"Constrained learning of binary representations of semantic similarities" by Julien Tissier
The January 10, 2019
at 1:30 PM
Room F021a
Building F
Laboratoire Hubert Curien
18 rue du Professeur Benoît Lauras
42000 Saint-Eienne
Seminar by Julien Tissier
Abstract
During this presentation, I will talk about how to compute language representations in order to solve some natural language processing tasks. More specifically, I will introduce the concept of word embedding, the idea of mapping numerical values to words. I will then present two of my contributions that I have made so far during my PhD to improve word embeddings.
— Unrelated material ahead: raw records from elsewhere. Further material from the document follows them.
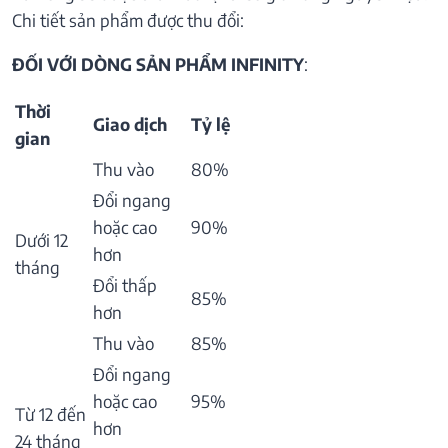
Chi tiết sản phẩm được thu đổi:
ĐỐI VỚI DÒNG SẢN PHẨM INFINITY
:
Thời
Giao dịch
Tỷ lệ
gian
Thu vào
80%
Đổi ngang
hoặc cao
90%
Dưới 12
hơn
tháng
Đổi thấp
85%
hơn
Thu vào
85%
Đổi ngang
hoặc cao
95%
Từ 12 đến
hơn
24 tháng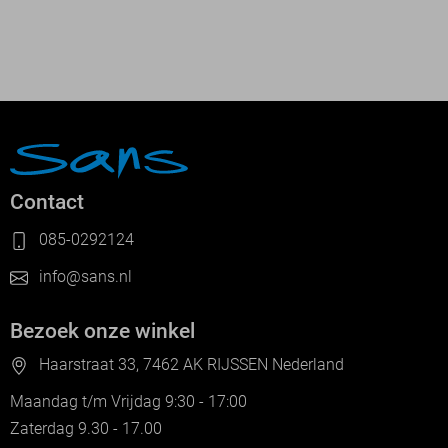
Contact
085-0292124
info@sans.nl
Bezoek onze winkel
Haarstraat 33, 7462 AK RIJSSEN Nederland
Maandag t/m Vrijdag 9:30 - 17:00
Zaterdag 9.30 - 17.00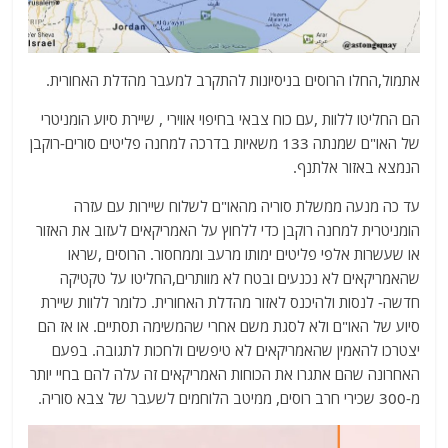
אתמול,החלו הרוסים בניסיונות להתקרב למעבר מהדלת האחורית.
הם החליטו ללוות ,עם כוח צבאי בחיפוי אווירי , שיירת סיוע הומניטרי
של האו"ם שמנתה 133 משאיות בדרכה למחנה פליטים סורים-רוקבן
הנמצא באזור אלתנף.
עד כה מנעה ממשלת סוריה מהאו"ם לשלוח שיירות עם עזרה
הומניטרית למחנה רוקבן כדי ללחוץ על האמריקאים לעזוב את האזור
או שעשרות אלפי פליטים ימותו מרעב וממחסור. הרוסים ,שראו
שהאמריקאים לא נכנעים ובטח לא מוותרים,החליטו על טקטיקה
חדשה- לנסות ולהיכנס לאזור מהדלת האחורית. כלומר ללוות שיירת
סיוע של האו"ם ולא לסגת משם אחרי שהמשימה תסתיים. או אז הם
יצטרכו להאמין שהאמריקאים לא טיפשים ולחכות לתגובה. בפעם
האחרונה שהם אתגרו את הכוחות האמריקאים זה עלה להם בחיי יותר
מ-300 שכירי חרב רוסים, ממיטב הלוחמים לשעבר של צבא סוריה.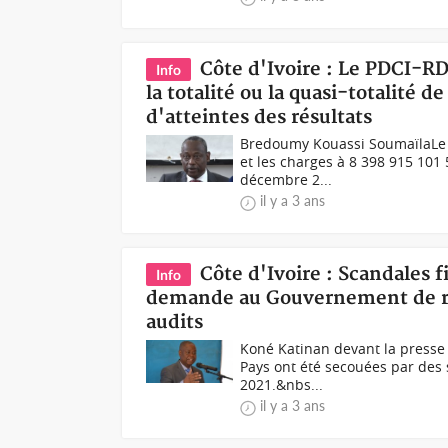
Côte d'Ivoire : Le PDCI-R
Info
la totalité ou la quasi-totalité d
d'atteintes des résultats
Bredoumy Kouassi Soumaïla Le b
et les charges à 8 398 915 101 
décembre 2...
il y a 3 ans
Côte d'Ivoire : Scandales f
Info
demande au Gouvernement de ren
audits
Koné Katinan devant la presse
Pays ont été secouées par des s
2021.&nbs...
il y a 3 ans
The first one is Dict2vec, a model that uses word definitions from lexical dictionaries in a semi-supervised way to encode additional semantic knowledge into word representations. The word embeddings learned with Dict2vec perform around 15%-30% better on semantic similarity tasks compared to other common embeddings of Facebook or Stanford. The second one is a novel architecture based on an autoencoder to transform real-value embeddings into binary embeddings. The produced binary vectors are much smaller (37.5 times less space in memory) and allows one to speed up computations by a factor of 30 while only leading to a loss of ~2% in accuracy in downstream NLP tasks. Finally, I will present my future (and current) work on word disambiguation and multi-lingual Wikipedia entity hierarchization.
Bio : I recently started my 3rd year as a PhD student under the supervision of Amaury Habrard and Christophe Gravier.
This seminar will be done in english.